The fact that Northern Ireland has not had access to programmes such as these over the past five to ten years has negatively impacted the nation’s ability to construct new wind or solar farms.
Agnew says: “The CfD will unlock so much latent investment. We have money burning a hole in our pocket for Northern Ireland, we are just waiting on the policy signals. And the CfD is one of the key policy signals.”

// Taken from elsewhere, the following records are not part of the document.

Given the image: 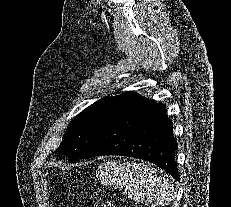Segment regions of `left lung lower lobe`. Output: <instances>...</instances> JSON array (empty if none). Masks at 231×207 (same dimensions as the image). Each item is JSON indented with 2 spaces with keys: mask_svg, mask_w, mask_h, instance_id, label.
Instances as JSON below:
<instances>
[{
  "mask_svg": "<svg viewBox=\"0 0 231 207\" xmlns=\"http://www.w3.org/2000/svg\"><path fill=\"white\" fill-rule=\"evenodd\" d=\"M172 127L165 105L135 94L107 120L81 159L131 156L154 163L179 180Z\"/></svg>",
  "mask_w": 231,
  "mask_h": 207,
  "instance_id": "1",
  "label": "left lung lower lobe"
}]
</instances>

What’s at the end of the rainbow?
Behind the impressive figures and statistics, it is clear that Northern Ireland has been struggling. Some aspects of its struggle are universal amongst the UK countries, such as the difficulties surrounding grid connections, but others are unique to this specific nation. The country’s lack of a definitive governing body over the past two years and separation from incentive schemes which the rest of the countries have benefitted from has left Northern Ireland in need of accelerated planning policy and financial support.
There are high hopes set for the future, with McNamara saying: “The energy mixes in both jurisdictions [Ireland and Northern Ireland] is evolving quite rapidly. For example, Ireland will cease using coal at the end of 2025 and become an essentially gas and renewables system. Northern Ireland will be much the same, the only difference being the relative proportions of wind and gas.”
Steven Agnew also shares his view of potential wins and losses in Northern Ireland’s renewable energy future. He says: “From 2030 will start to see offshore wind playing a crucial role in Northern Ireland. We don’t have any offshore wind connected yet, but there are projects in the pipeline. It will be crucial for this alignment that we have the storage solutions, probably including green hydrogen, to make sure that we have the demand for that offshore wind.”
The country wants to move forward with strength in this sector, but it has potentially reached its limit of what can be done without governance. On 3 February 2024, the NI Assembly met again for the first time in precisely two years, making history by appointing the country’s first nationalist first minister, Michelle O’Neill. This shift to a once again governed NI creates hope that the nation’s government will provide the advocational and structural support NI has been lacking these past years and lead it into the future.